In how many lines of these records does the word "sigui" appear? Give the number by itself.

(Stored data entries)

────────────────────────────────────────

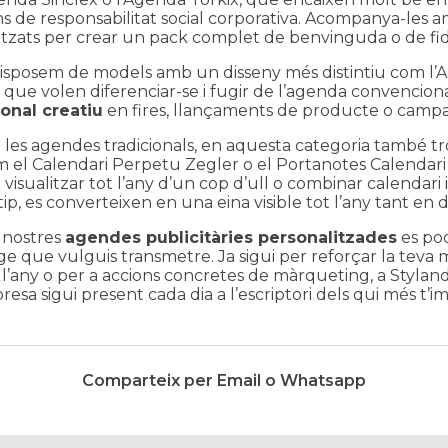
s de responsabilitat social corporativa. Acompanya-les am
itzats per crear un pack complet de benvinguda o de fide
sposem de models amb un disseny més distintiu com l’
A
que volen diferenciar-se i fugir de l’agenda convencio
onal creatiu
en fires, llançaments de producte o camp
les agendes tradicionals, en aquesta categoria també tro
om el
Calendari Perpetu Zegler
o el
Portanotes Calendar
 visualitzar tot l’any d’un cop d’ull o combinar calendari
ip, es converteixen en una eina visible tot l’any tant en
s nostres
agendes publicitàries personalitzades
es pod
ge que vulguis transmetre. Ja sigui per reforçar la teva
r l’any o per a accions concretes de màrqueting, a Styla
esa sigui present cada dia a l’escriptori dels qui més t’i
Comparteix per Email o Whatsapp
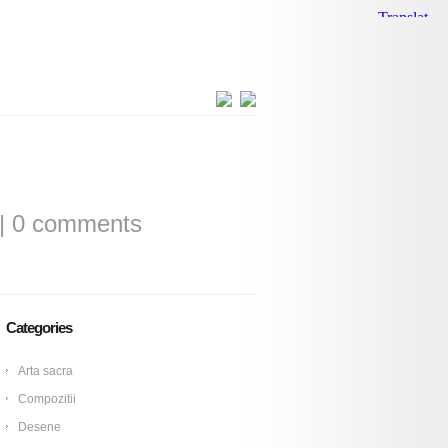
|
0 comments
Categories
Arta sacra
Compozitii
Desene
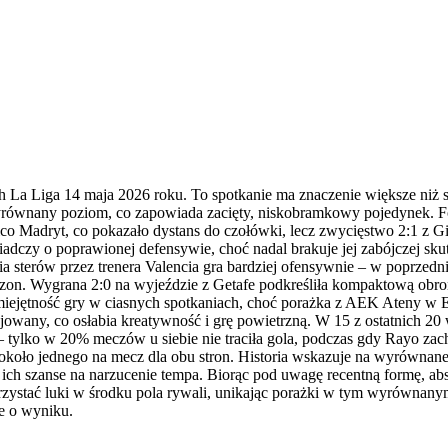
ch La Liga 14 maja 2026 roku. To spotkanie ma znaczenie większe niż 
równany poziom, co zapowiada zacięty, niskobramkowy pojedynek. For
ico Madryt, co pokazało dystans do czołówki, lecz zwycięstwo 2:1 z Gi
iadczy o poprawionej defensywie, choć nadal brakuje jej zabójczej sk
ia sterów przez trenera Valencia gra bardziej ofensywnie – w poprzed
 sezon. Wygrana 2:0 na wyjeździe z Getafe podkreśliła kompaktową obro
jętność gry w ciasnych spotkaniach, choć porażka z AEK Ateny w Eur
tuzjowany, co osłabia kreatywność i grę powietrzną. W 15 z ostatnich
 tylko w 20% meczów u siebie nie traciła gola, podczas gdy Rayo za
koło jednego na mecz dla obu stron. Historia wskazuje na wyrównane 
 ich szanse na narzucenie tempa. Biorąc pod uwagę recentną formę, 
rzystać luki w środku pola rywali, unikając porażki w tym wyrównanym
ce o wyniku.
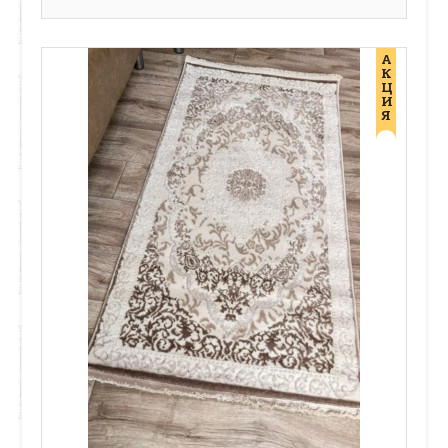
А
К
Ц
И
Я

────────────────────────────────────────

> [Response to the exercise] 2